Functions can be defined in Python's interactive mode where it will change from >>> to ... in order to indicate that the definition isn't complete. The way to end the function in Python's interactive mode is by entering an empty line.

As Python is an object oriented language, when creating a new function, it will also be a variable (object) with the name of the function. The syntax for calling the function is the same for the built-in functions where the previous function can be called by calling print_lyrics(). Since it can be called, it can also be included in other functions like so...

def repeat_lyrics():
    print_lyrics()
    print_lyrics()

Definitions and uses

To put the two code fragments together they would look like...

def print_lyrics():
    print("I'm a lumberjack, and I'm okay.")
    print("I sleep all night and I work all day.")

def repeat_lyrics():
    print_lyrics()
    print_lyrics()

repeat_lyrics()

This code defines two functions and the order of the definition matters. In order for a function to be called, it must first be defined. The code inside won't be run until it is called, but the definition must exist first.

Flow of execution

The flow of execution is essential to understand since that is the only way to know how your program will run. Python programs will always execute from the first line down, but function definitions will cause the lines inside of them to be skipped. This is important to know for being able to read the code as well as structuring it since reading strictly from the top down might not make sense if the function definitions aren't all lined up in how they are executed in the actual program.

Parameters and arguments

Functions are called using arguments sometimes like math.pow(2, 3) which is taking two arguments. Those arguments are then passed into the function and assigned to variables called parameters.

def print_twice(bruce):
  print(bruce)
  print(bruce)

Here this function takes one argument and assigns it to the variable bruce. Whenever the function is called, it will print out the value of the parameter twice no matter what it is so long as it can be printed.

>>> print_twice(17)
17
17
>>> import math
>>> print_twice(math.pi)
3.141592653589793
3.141592653589793

We can still use the standard rules of composition by using any kind of expression as an argument for the function like...

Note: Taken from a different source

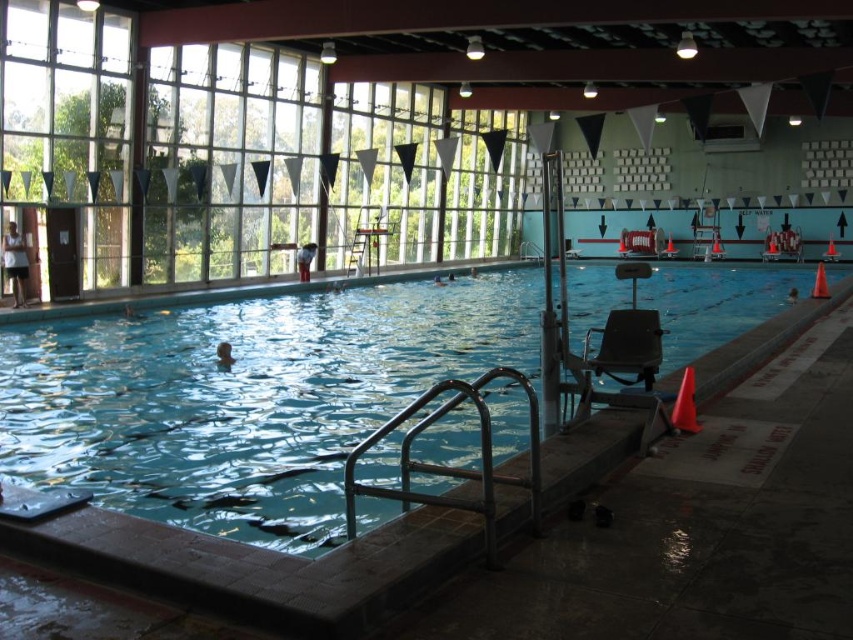 You are a swimmer who wants to place a white cotton shirt on the pool deck. The pool deck has a black chair at the right edge. Can you tell me if the white cotton shirt at left is taller than the smooth skin person at right?

The white cotton shirt at left is taller than the smooth skin person at right, so yes, it is taller.

You are a photographer standing at the poolside. You want to take a photo that includes both the white cotton shirt at left and the smooth skin person at right. Which object should you focus on first if you want to ensure both are in sharp focus?

The white cotton shirt at left is larger in size than the smooth skin person at right, so you should focus on the white cotton shirt at left first to ensure both are in sharp focus. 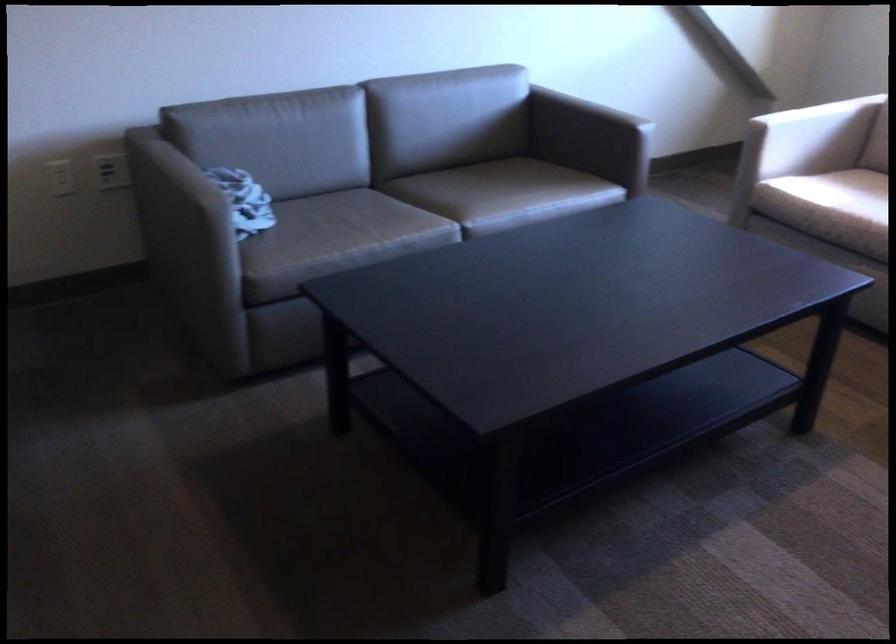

>>> print_twice(math.cos(math.pi))
-1.0
-1.0

The argument will be evaluated before the function is called so the expression math.cos(math.pi) is only evaluated once. You can also use variables as arguments. The name of the variable that is being passed into the function has no impact to the variables inside of the function. The variable will be assigned to whatever parameter the function has defined it to be. Outside variables do not exist within functions (except for Class variables).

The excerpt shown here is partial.